The efforts to realize a just and equal family law is a very long movement which had to be done by many people, as long as the existence of the women’s rights movement in this country. Indonesian Family Law (read: Law No.1 Year 1974 on Marriage) which had been implemented so far cannot be separated by the socio-political situation, and the values which are developed in the society. In the policy of Family Law, for Muslim citizens, the Islamic Law on Marriage and Religious Court was implemented to maintain the judicial process regarding to problems which occur in the marriage relation.
The Law on Marriage actually was aimed to protect the rights and responsibilities of the family members from the injustice practices and other destructive matters. However, substantially the concept of the Law on Marriage which put women’s position as the ‘wife’ which is defined as the manager of the household, and men as the head of the family in fact established certain gender role and the stereotype of women and men. For example, women’s place is in the domestic space and men’s is in the public. In addition, the article 3 of this law still gives a chance for the husband to do polygamy. The stipulation on polygamy shows clearly the subordinate position of women towards men.

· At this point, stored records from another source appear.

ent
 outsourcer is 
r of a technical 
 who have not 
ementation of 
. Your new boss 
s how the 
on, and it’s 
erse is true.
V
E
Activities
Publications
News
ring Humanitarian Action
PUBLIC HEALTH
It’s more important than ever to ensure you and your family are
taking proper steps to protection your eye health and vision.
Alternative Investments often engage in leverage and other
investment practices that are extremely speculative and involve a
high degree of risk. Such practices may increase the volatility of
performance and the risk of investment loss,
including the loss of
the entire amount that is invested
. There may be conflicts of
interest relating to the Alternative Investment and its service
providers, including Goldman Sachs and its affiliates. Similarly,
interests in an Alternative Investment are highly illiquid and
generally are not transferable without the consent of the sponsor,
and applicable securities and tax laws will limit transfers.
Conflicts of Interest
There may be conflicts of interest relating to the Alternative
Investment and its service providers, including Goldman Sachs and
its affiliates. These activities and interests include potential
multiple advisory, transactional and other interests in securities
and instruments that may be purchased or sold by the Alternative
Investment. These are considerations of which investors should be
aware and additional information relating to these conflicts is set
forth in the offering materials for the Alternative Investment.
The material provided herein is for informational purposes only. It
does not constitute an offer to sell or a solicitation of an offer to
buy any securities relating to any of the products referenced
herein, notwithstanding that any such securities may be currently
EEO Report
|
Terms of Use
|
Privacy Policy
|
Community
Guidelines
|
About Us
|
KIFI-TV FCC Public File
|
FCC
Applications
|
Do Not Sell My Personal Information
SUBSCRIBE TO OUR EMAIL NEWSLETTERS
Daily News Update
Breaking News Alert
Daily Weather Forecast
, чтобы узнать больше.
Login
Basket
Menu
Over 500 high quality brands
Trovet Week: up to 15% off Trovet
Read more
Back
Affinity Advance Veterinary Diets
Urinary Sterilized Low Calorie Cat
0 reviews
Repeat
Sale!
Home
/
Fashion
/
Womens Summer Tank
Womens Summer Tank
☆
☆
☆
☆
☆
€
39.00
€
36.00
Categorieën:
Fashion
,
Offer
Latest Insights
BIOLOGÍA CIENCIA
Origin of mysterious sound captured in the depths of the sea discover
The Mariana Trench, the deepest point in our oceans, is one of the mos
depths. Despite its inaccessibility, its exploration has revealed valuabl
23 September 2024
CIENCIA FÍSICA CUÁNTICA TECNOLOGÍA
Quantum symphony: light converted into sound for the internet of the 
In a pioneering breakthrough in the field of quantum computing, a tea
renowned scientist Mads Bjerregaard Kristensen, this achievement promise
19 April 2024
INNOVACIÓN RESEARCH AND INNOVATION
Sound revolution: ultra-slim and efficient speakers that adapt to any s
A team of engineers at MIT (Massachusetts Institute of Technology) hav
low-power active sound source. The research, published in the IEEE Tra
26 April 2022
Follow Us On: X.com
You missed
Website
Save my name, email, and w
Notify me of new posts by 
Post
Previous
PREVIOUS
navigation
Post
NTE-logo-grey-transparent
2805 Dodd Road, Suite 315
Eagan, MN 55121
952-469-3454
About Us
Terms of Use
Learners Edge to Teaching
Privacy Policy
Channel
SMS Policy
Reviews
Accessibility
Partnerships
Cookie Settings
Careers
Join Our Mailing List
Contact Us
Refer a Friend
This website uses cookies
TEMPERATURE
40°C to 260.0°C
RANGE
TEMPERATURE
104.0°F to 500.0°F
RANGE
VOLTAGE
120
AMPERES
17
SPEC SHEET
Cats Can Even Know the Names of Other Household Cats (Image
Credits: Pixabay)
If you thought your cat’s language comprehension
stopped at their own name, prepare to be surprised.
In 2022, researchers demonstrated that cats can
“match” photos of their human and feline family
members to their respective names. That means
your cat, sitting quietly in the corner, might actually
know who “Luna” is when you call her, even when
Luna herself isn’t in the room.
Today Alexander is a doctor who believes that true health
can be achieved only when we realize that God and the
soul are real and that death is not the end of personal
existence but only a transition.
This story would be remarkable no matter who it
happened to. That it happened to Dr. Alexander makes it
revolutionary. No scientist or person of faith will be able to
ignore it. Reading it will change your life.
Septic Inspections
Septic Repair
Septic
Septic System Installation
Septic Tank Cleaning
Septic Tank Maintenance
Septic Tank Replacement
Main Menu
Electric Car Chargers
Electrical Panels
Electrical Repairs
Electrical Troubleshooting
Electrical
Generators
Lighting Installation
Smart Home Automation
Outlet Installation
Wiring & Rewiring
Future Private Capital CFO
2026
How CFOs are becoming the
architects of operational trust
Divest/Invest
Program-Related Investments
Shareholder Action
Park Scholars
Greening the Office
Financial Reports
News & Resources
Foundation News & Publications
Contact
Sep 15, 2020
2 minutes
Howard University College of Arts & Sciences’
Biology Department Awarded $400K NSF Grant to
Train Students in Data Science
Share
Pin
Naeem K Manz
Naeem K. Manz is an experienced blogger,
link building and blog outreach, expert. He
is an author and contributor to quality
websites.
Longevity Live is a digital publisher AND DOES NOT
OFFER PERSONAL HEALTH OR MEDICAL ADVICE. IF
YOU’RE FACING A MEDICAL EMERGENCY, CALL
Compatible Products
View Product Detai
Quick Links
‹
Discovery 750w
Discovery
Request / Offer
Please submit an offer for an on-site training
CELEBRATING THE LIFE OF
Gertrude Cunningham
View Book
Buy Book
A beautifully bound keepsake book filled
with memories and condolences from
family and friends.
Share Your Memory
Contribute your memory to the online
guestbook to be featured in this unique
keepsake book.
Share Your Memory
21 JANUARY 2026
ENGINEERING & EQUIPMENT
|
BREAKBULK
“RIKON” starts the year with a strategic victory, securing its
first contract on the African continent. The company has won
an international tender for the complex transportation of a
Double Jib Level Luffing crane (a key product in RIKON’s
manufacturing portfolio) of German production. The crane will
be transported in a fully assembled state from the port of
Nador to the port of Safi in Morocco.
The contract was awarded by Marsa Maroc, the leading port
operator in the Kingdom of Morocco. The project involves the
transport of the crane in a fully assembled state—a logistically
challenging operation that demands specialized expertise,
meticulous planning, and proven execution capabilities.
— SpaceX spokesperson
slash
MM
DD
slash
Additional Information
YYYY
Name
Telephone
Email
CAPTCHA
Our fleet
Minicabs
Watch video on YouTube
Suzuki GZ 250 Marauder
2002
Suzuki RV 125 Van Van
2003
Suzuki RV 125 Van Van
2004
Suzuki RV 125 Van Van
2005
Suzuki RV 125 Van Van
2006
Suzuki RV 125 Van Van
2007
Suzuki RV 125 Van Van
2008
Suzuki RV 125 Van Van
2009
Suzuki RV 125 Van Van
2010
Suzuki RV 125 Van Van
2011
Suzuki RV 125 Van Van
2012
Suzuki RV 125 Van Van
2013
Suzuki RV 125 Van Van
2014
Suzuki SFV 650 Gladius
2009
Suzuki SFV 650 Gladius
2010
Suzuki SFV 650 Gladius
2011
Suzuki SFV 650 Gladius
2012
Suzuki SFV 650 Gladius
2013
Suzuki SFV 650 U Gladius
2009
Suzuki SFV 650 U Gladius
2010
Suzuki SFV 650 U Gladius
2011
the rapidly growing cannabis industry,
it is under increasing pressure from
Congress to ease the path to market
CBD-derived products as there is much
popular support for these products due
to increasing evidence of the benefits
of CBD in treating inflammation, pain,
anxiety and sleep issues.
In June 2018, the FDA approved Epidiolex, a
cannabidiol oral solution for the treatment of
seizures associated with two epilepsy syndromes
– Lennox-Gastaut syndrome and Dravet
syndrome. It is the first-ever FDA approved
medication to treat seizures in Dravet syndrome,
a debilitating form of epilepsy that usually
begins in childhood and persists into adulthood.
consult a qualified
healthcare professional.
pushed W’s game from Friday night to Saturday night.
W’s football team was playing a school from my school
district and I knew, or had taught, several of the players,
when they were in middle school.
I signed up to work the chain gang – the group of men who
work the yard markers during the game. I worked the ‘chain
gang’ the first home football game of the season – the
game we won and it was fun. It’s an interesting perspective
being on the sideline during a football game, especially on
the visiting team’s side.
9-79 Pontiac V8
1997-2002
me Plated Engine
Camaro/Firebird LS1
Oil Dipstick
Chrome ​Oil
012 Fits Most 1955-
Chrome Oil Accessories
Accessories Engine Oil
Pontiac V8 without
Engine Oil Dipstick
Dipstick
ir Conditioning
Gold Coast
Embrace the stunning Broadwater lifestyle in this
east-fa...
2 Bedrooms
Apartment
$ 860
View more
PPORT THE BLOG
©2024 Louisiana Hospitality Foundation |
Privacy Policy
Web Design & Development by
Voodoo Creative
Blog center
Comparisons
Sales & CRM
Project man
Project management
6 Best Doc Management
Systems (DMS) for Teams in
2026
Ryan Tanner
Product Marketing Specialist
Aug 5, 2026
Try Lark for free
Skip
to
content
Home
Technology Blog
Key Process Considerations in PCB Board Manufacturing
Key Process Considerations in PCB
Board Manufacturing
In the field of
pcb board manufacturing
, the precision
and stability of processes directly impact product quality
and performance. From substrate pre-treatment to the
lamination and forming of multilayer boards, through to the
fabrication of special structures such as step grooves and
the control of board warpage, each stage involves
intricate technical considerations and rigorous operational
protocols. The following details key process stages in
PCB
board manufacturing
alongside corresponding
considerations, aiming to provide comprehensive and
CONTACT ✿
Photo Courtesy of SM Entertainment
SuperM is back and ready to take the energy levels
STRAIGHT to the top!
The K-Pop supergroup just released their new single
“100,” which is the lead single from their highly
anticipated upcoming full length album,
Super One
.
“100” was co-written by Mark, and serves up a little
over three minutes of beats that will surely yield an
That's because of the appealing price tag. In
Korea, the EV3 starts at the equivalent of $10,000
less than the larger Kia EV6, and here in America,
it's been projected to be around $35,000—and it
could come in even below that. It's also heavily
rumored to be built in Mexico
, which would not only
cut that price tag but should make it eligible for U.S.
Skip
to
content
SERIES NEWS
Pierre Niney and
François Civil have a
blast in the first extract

Polygamy is a serious problem which is able to create serious emotional and financial consequences for women and her children. Therefore, based on the General Recommendation of the CEDAW Committee of the United Nation No.21 on the equality in the marriage and family relation and the article 16 of the CEDAW Convention those kinds of marriage should be prevented and prohibited.
The impact of the permission of the polygamy regulated in the Law on Marriage is reflected in the data of Bimas Islam (Islamic Community Counselors) that polygamy is the largest contributor to the high number of divorces. The (first) wife usually decides to divorce rather then becomes the ‘older’ wife. While the data from the National Commission on Anti Violence against Women in 2009 shows that the prominent violence against women cases is domestic violence. And 96 percent of the domestic violence cases is violence against wives both physically and sexually. The average ages of the victims is among the young ranging from 13-18 years old, the age of children; while the characteristic of the perpetrators ranging from 25-40 years old. The age formula mentioned in the Law on Marriage, which is 16 years old, apparently has contributed the number of domestic violence and violence against children.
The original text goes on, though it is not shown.